Los enigmas pueden ser inquietantes, pero a veces solucionarlos solo produce una turbación mayor. Al escuchar al ministro Urresti hilvanando dislates, por ejemplo, ¿quién no se ha preguntado si hay alguna mente tras sus palabras? ¿Existe, en efecto, alguna materia gris –o por lo menos grisácea– a la que podamos responsabilizar de sus discursos delante de un decomiso de yeso, de sus amenazas de mandar al Vraem a los policías que no cumplen sus deseos o de sus propuestas de desafiliar al Perú de la FIFA para ver si así clasificamos a un campeonato mundial organizado precisamente por esa institución?
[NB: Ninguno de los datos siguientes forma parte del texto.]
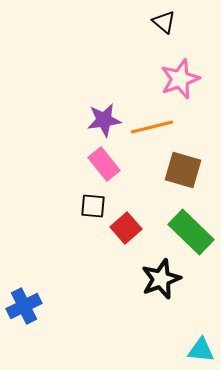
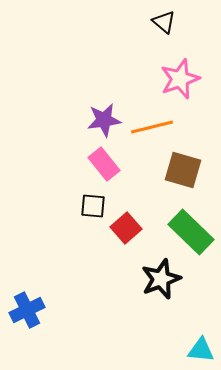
blue cross: moved 3 px right, 4 px down
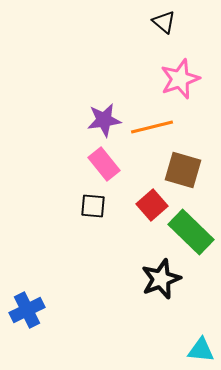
red square: moved 26 px right, 23 px up
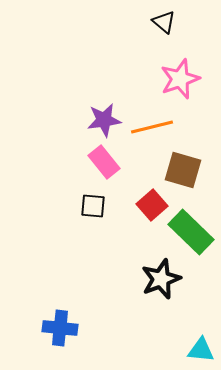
pink rectangle: moved 2 px up
blue cross: moved 33 px right, 18 px down; rotated 32 degrees clockwise
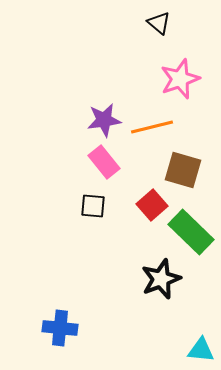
black triangle: moved 5 px left, 1 px down
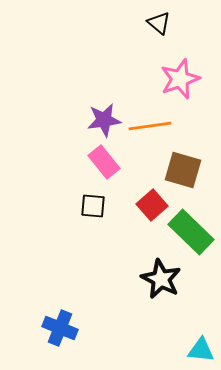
orange line: moved 2 px left, 1 px up; rotated 6 degrees clockwise
black star: rotated 24 degrees counterclockwise
blue cross: rotated 16 degrees clockwise
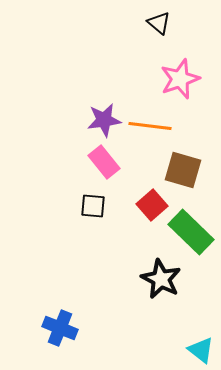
orange line: rotated 15 degrees clockwise
cyan triangle: rotated 32 degrees clockwise
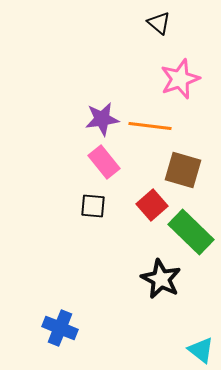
purple star: moved 2 px left, 1 px up
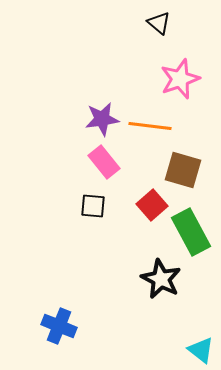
green rectangle: rotated 18 degrees clockwise
blue cross: moved 1 px left, 2 px up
La tentación a responder negativamente esa pregunta es, por supuesto, enorme. Pero la noticia de que un muñeco igual a él lo acompaña desde hace un tiempo en su despacho ha abierto nuevas perspectivas al respecto. ¿No será quizá esta especie de Mini-Me de estopa el que urde tanta iniciativa sandia? ¿No podría ser que –al revés de lo que ocurre en las películas de Chucky, en que el alma de un fulano inicuo posee al muñeco– aquí el monigote hubiera poseído al ministro forzándolo a perorar necedades por arte de ventriloquia?
El problema de esta hipótesis, sin embargo, es que si bien soluciona el enigma, no tranquiliza a nadie: nos precipita más bien a todos, como decíamos al principio, en una incertidumbre más profunda.